Work request:
Skip the pictures. Transcribe the rest of the data below without changing a word.

• • •

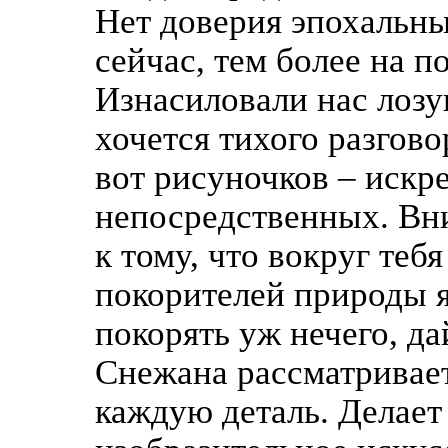
Нет доверия эпохальны
сейчас, тем более на п
Изнасиловали нас лозу
хочется тихого разгово
вот рисуночков – искр
непосредственных. Вн
к тому, что вокруг теб
покорителей природы я
покорять уж нечего, да
Снежана рассматривае
каждую деталь. Делает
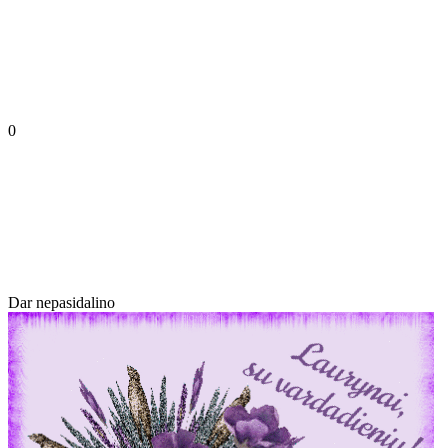
0
Dar nepasidalino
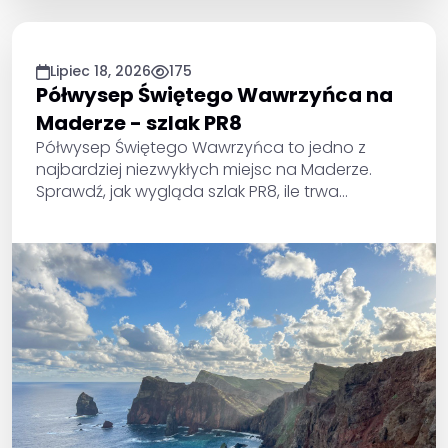
Lipiec 18, 2026
175
Półwysep Świętego Wawrzyńca na
Maderze - szlak PR8
Półwysep Świętego Wawrzyńca to jedno z
najbardziej niezwykłych miejsc na Maderze.
Sprawdź, jak wygląda szlak PR8, ile trwa
przejście, gdzie zaparkować i jak przygotować
się do wędrówki.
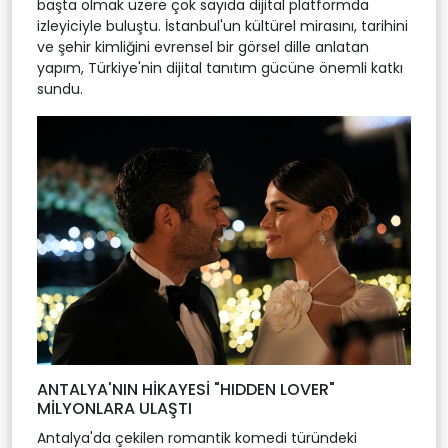
başta olmak üzere çok sayıda dijital platformda
izleyiciyle buluştu. İstanbul'un kültürel mirasını, tarihini
ve şehir kimliğini evrensel bir görsel dille anlatan
yapım, Türkiye'nin dijital tanıtım gücüne önemli katkı
sundu.
ANTALYA'NIN HİKAYESİ "HIDDEN LOVER"
MİLYONLARA ULAŞTI
Antalya'da çekilen romantik komedi türündeki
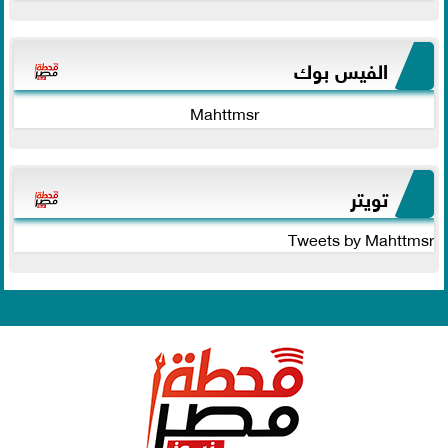
الفيس بوك
Mahttmsr
تويتر
Tweets by Mahttmsr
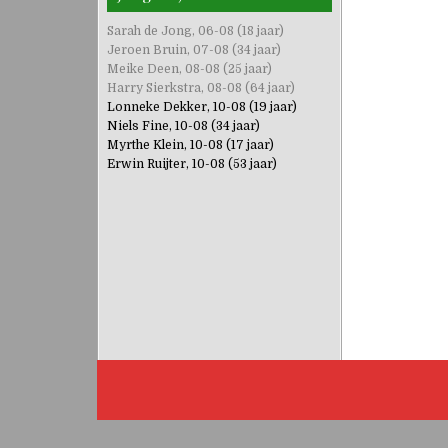
Sarah de Jong, 06-08 (18 jaar)
Jeroen Bruin, 07-08 (34 jaar)
Meike Deen, 08-08 (25 jaar)
Harry Sierkstra, 08-08 (64 jaar)
Lonneke Dekker, 10-08 (19 jaar)
Niels Fine, 10-08 (34 jaar)
Myrthe Klein, 10-08 (17 jaar)
Erwin Ruijter, 10-08 (53 jaar)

• • •

Exercise output:
Нет доверия эпохальны
сейчас, тем более на п
Изнасиловали нас лозу
хочется тихого разгово
вот рисуночков – искр
непосредственных. Вн
к тому, что вокруг теб
покорителей природы я
покорять уж нечего, да
Снежана рассматривае
каждую деталь. Делает
0
Dar nepasidalino
Lipiec 18, 2026
175
Półwysep Świętego Wawrzyńca na
Maderze - szlak PR8
Półwysep Świętego Wawrzyńca to jedno z
najbardziej niezwykłych miejsc na Maderze.
Sprawdź, jak wygląda szlak PR8, ile trwa
przejście, gdzie zaparkować i jak przygotować
się do wędrówki.
başta olmak üzere çok sayıda dijital platformda
izleyiciyle buluştu. İstanbul'un kültürel mirasını, tarihini
ve şehir kimliğini evrensel bir görsel dille anlatan
yapım, Türkiye'nin dijital tanıtım gücüne önemli katkı
sundu.
ANTALYA'NIN HİKAYESİ "HIDDEN LOVER"
MİLYONLARA ULAŞTI
Antalya'da çekilen romantik komedi türündeki
الفيس بوك
Mahttmsr
تويتر
Tweets by Mahttmsr
Sarah de Jong, 06-08 (18 jaar)
Jeroen Bruin, 07-08 (34 jaar)
Meike Deen, 08-08 (25 jaar)
Harry Sierkstra, 08-08 (64 jaar)
Lonneke Dekker, 10-08 (19 jaar)
Niels Fine, 10-08 (34 jaar)
Myrthe Klein, 10-08 (17 jaar)
Erwin Ruijter, 10-08 (53 jaar)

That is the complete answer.